CIOs can consider taking a short, mid, and long-term approach to innovation when doubling down on investment in R&D for AI, ML, or both. In the short to mid-term, CIOs should set up teams and processes to be able to both experiment with new technologies (whether AI/ML or other), as well as scale up promising technologies.
Over the course of the implementation period, I recommend putting accountability onto the deploying team to ensure that the measurable impact of AI/ML is articulated in a way that can be quantified from a financial perspective. In this way, CIOs can maintain the confidence of internal stakeholders that these investments do add value to the organization and gain their buy-in to continue investing in AI/ML innovation.
What are your recommended strategies to mitigate the impact of insufficient budgets for innovation and digital transformation?
Do not embark without identifying the conditions for success, including budgets. If you believe the budget is insufficient to achieve your business outcomes, you’ll need to realign one or the other – otherwise, you are setting yourself up for failure and wasting both time and effort.
So, it’s important to either make the case for more budget or tweak the target outcomes to fit the given budget. This is where pay-as-you-go solutions can help.
Deploying technology as a service using solutions is one way to respond and strengthen the tech stack when budgets are tight. They enable IT leaders to scale without incurring incremental CAPEX and keep IT infrastructure running smoothly at lower costs.
In what ways are “as a Service” (aaS) offerings aiding CIOs in managing their tech stacks?
As a Service solutions are able to deliver proven, repeatable outcomes on core scenarios, enabling IT leaders to focus on innovation and be more agile in responding to their organizations’ changing needs and investment appetite.
We know our customers need a simple and easy way to use IT – it must more adjustable, cost-effective, and better yet, able to be adopted as a flexible consumption model. Businesses are choosing IT infrastructure and services that are easy to scale up and scale out, and match their specific needs in a more agile manner.
Given that many CIOs have expressed dissatisfaction with their current IT base, what aspects would you focus on improving or replacing if you had the chance?
I would focus on identifying what your critical path is within your company’s context and expectations. While there are no universal answers, based on our latest CIO research, people-focused challenges are gaining traction compared to last year. IT leaders cited issues like managing remote workforces (59%, up 4%) as “extremely challenging” or “very challenging” to address.

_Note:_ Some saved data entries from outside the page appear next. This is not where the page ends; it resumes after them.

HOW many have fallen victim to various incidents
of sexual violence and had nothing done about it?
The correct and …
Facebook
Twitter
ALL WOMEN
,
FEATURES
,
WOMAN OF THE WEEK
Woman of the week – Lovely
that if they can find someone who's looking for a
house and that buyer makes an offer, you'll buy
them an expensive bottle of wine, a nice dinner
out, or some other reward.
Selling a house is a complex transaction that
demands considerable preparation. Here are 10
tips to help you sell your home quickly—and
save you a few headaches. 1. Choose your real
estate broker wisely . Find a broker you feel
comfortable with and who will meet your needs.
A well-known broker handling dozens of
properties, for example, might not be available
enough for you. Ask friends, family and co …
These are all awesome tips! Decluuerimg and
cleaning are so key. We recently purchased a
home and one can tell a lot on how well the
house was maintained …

Due to the growing demand for hybrid work, CIOs like me are increasingly being tasked to help our organizations manage workforce productivity. COVID-19 added another layer as we had to make sure employees are set up for success and able to be productive while working from home. We had to set up home workstations for our employees almost overnight and manage remote desktops. On top of it all, security was a key priority in safeguarding our companies’ critical data and infrastructure.
Although the pandemic is now behind us, the world has shifted into a permanent hybrid work mode, and companies are still struggling to find customized technologies to address their unique workforce requirements.